The Alba AR6 was a Group C2 sports car prototype, designed, developed and built by Italian manufacturer Alba Engineering in 1985, to compete in the World Sportscar Championship, and used in sports car racing until 1990. A variant of the car, called the Alba AR8, was used in the IMSA GTP Championship.

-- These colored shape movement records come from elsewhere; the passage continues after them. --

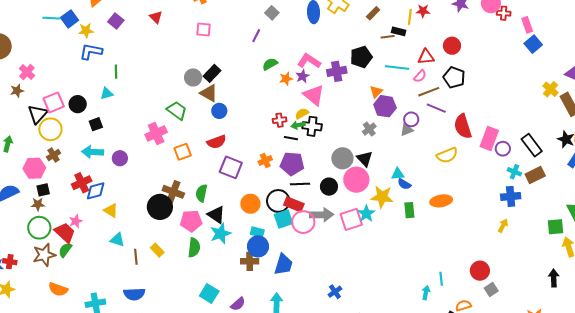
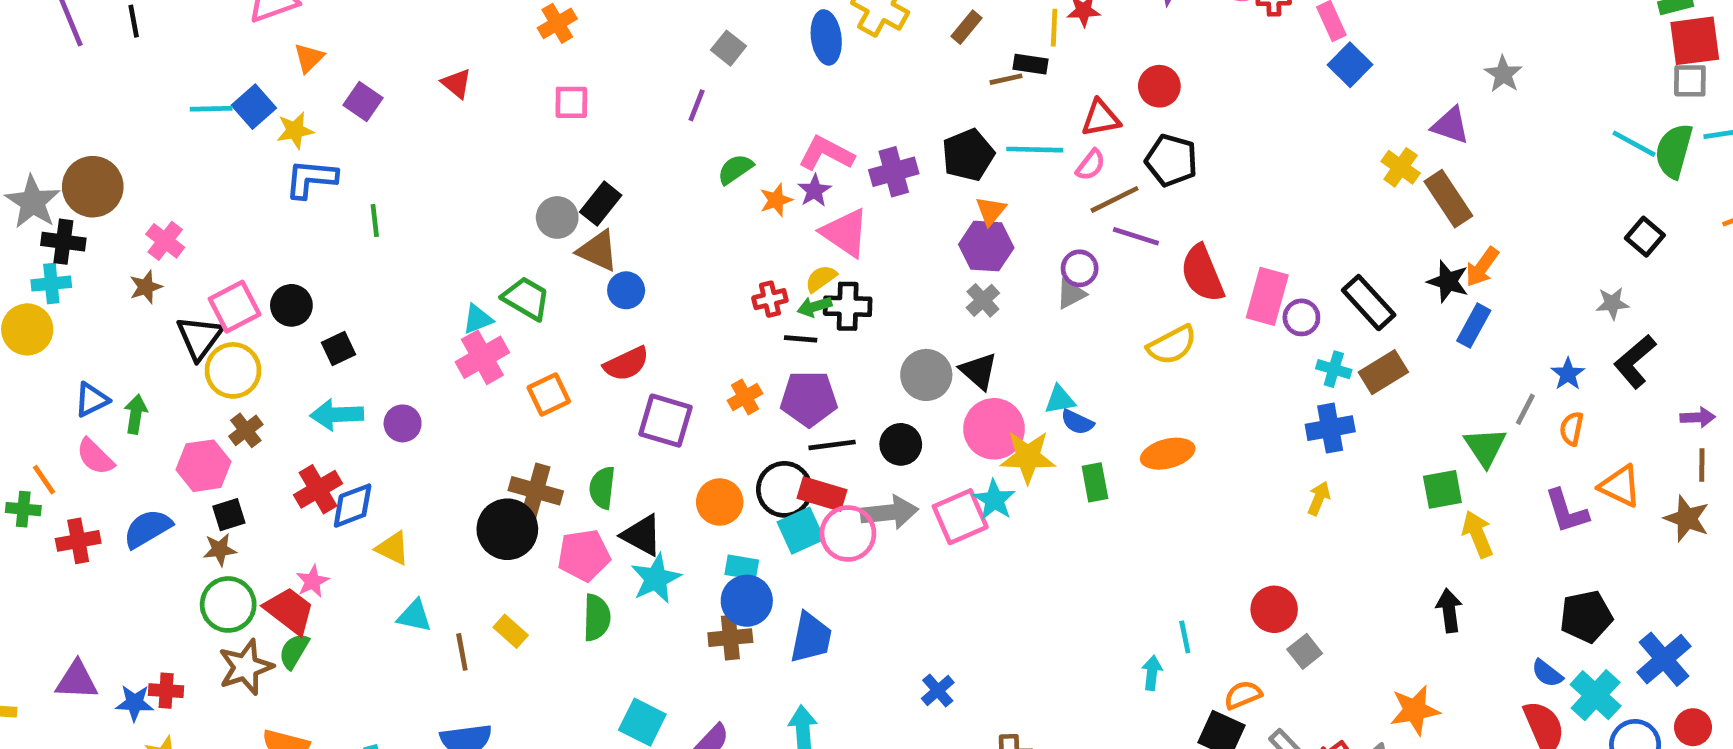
black pentagon: (361, 57) -> (968, 155), moved
cyan triangle: (107, 93) -> (478, 319), moved
purple hexagon: (385, 106) -> (986, 246), moved
pink circle: (356, 180) -> (994, 429), moved

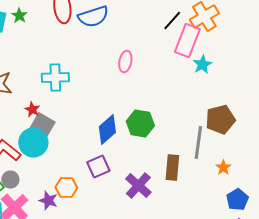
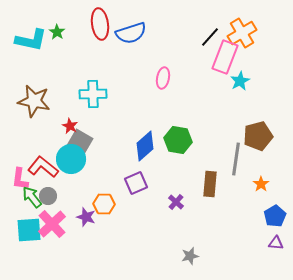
purple cross: (138, 186) -> (176, 202), size x0.6

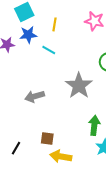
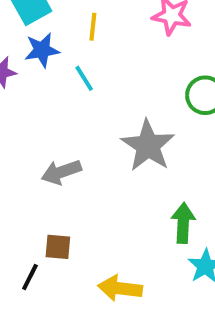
cyan line: (49, 50) -> (84, 78), turned 32
brown square: (47, 138) -> (58, 247), moved

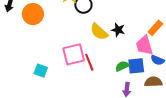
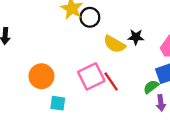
orange circle: (33, 14) -> (41, 76), moved
green semicircle: (122, 66) -> (151, 87), moved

==Development history and technology==
In the development history of Alba, the typology of racing cars is confusing. In the short period from 1983 to 1985, five vehicle types were created, beginning with the AR2. The fifth in this series was the AR6, which was built in the spring of 1985 according to Group C2 technical regulations. The order to build it came from Martino Finotto, who wanted to replace his two AR2s with another new design. The 4-cylinder turbo engine developed in Finotto's and Carlo Facetti's joint venture CARMA was again used as the engine, the displacement of which was increased to 1.9 liters.

In the AR6, which was driven in the North American IMSA GTP series from 1986, there was an interesting engine variant. In 1981, Facetti and Finotto drove a Group 5 Ferrari 308GTB in the World Sportscar Championship. The powerplant, a 3-liter V8, was revised and carried over by Alba designer Giorgio Stirano into the IMSA car, which also had a longer wheelbase. It was evolved in 1987, into the Alba AR8. Designed to Jim Mullen's commission, it was equipped with a Buick V6 twin-turbo powertrain, which made a good 700 hp, and drove the rear wheels through a five-speed Hewland VGC manual gearbox.

==Racing history==
===1985===
The Finotto/Facetti AR6 had its first racing use at the 1000 km race in Monza. Their long-term partner Guido Daccò joined Finotto and Facetti in the team. In practice, the trio achieved the 13th time with 1:42.220 minutes and thus the fastest of all C2 vehicles. Riccardo Patrese's pole position time in the Lancia LC2/85 was twelve seconds short. The race ended prematurely due to a defective turbocharger. The first finish was in May 1985 at the Silverstone 1000 km with 17th place overall. The trio Finotto/Facetti/Daccò was at the wheel again. That was just seventh in the C2 class, 29 laps behind class winners Ray Mallock and Mike Wilds in the Ecosse C285. Finotto was extremely dissatisfied with the new car, but teammates Loris Kessel, Almo Coppelli, and Jean-Pierre Frey in the three-year-old AR2 did not finish 18th either, so that one had to hope for further development of the car.

At the fifth race of the season, after extensive testing, there were signs of improvement. The 1000 km race at Hockenheim ended with tenth place overall and third place in class.

The team achieved its best placing of the season at the Brands Hatch 1000 km race with eighth place overall and second place in the class rankings.

===1986-1990===
In 1986, in addition to the sports car world championship, an AR6 used by Gaston Andrey Racing was also used in the IMSA GTP series. From 1987, the AR6 with chassis number 005 was the only car of this racing type to compete in sports car racing, and that exclusively in North America. Best finishes that year were fifth place in the 1986 Road America 500 (Finotto and Ruggero Melgrati), sixth place in the 1987 Watkins Glen 500 km (Finotto and Daccò), and seventh place in the West Palm Beach 3-hour race in 1986 (Facetti and Melgarti).

Between 1986 and 1990 the AR6 entered by the Gaston Andrey Racing team in the IMSA GTP Lights won several races including the Palm Beach 1'GP and the Road America 500 miles in 1986 and other significant ones such as the Miami GP in 1988.